C’est précisément ce point qui a poussé plusieurs sénateurs américains à demander des explications. Elizabeth Warren, Tammy Duckworth, Richard Blumenthal, Jeff Merkley et Gary Peters ont adressé une lettre officielle au secrétaire à la Défense pour rappeler que les responsables du département de la Défense sont soumis à des règles éthiques strictes et que certains investissements dans l’industrie militaire peuvent créer un conflit d’intérêts. Les fonds sectoriels concentrés sur l’armement peuvent notamment poser problème au regard des lois américaines sur les conflits d’intérêts et les sénateurs ont également rappelé que dans son engagement éthique personnel Pete Hegseth avait indiqué que tout professionnel de l’investissement agissant pour lui devait obtenir son approbation préalable pour l’achat d’actifs ne relevant pas des exemptions applicables aux fonds largement diversifiés. Mais au-delà du droit c’est une question morale beaucoup plus profonde qui apparaît car l’affaire Hegseth ouvre une interrogation qui traverse toutes les démocraties modernes lorsque la guerre et l’argent se rapprochent trop : peut-on être certain que les crises internationales ne deviennent jamais des opportunités financières pour ceux qui les déclenchent ou les pilotent ? Dans une démocratie la guerre est censée être une décision tragique prise en dernier recours pour protéger un pays ou ses alliés. L’idée que certains dirigeants puissent même indirectement se retrouver en position de profiter financièrement d’un conflit est profondément choquante, d’autant plus que derrière les décisions géopolitiques il y a des soldats envoyés au combat, des vies humaines perdues et des civils pris dans la violence des affrontements.
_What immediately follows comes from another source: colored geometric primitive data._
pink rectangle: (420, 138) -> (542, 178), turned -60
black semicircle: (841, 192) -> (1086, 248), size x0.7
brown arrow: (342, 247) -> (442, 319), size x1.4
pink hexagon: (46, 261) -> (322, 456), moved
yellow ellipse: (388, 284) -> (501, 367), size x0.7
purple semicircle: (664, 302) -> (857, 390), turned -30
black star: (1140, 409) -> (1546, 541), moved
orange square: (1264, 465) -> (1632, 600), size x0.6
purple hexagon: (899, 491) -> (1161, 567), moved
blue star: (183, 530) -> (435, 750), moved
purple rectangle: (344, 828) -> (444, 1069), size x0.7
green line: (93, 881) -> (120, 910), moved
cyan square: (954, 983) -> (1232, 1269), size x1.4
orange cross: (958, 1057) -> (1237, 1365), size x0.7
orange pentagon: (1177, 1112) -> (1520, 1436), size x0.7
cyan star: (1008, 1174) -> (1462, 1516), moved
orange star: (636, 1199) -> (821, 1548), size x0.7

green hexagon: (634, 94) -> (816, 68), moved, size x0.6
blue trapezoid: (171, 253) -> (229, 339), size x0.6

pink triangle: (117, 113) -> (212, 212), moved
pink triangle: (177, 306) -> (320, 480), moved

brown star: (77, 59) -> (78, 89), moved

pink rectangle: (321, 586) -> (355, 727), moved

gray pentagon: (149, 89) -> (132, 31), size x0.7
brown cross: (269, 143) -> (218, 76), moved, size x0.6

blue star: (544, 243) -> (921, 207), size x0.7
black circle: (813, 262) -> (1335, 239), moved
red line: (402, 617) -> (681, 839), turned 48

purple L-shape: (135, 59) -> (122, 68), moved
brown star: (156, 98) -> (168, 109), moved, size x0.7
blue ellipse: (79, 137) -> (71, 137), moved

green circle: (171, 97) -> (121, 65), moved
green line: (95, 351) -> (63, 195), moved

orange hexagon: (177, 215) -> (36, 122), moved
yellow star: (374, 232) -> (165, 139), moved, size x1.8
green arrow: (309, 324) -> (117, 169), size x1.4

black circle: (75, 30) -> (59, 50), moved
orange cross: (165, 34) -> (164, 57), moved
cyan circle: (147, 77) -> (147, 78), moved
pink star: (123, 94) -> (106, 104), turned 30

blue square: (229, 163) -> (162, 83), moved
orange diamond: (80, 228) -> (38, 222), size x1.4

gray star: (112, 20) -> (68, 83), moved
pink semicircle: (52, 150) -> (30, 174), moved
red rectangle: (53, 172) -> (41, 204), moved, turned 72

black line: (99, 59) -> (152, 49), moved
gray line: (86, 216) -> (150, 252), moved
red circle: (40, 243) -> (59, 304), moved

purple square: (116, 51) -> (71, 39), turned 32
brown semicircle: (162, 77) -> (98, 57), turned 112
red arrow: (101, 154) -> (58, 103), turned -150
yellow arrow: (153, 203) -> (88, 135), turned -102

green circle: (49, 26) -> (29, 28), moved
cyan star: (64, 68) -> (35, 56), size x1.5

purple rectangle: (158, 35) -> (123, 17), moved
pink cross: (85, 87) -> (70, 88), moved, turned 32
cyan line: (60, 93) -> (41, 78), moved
Pour l’instant aucune preuve ne montre que Pete Hegseth ait tiré un quelconque profit de cette situation et plusieurs éléments indiquent même qu’il ne détient pas de positions importantes dans les grandes entreprises de défense. Mais l’affaire révèle quelque chose de plus profond : elle montre à quel point la frontière entre pouvoir politique, information stratégique et marchés financiers peut devenir fragile. Et dans un Washington déjà traversé par les soupçons de trading opportuniste autour de certaines décisions politiques majeures, ce simple coup de téléphone a suffi à déclencher une tempête politique qui pourrait encore durer longtemps.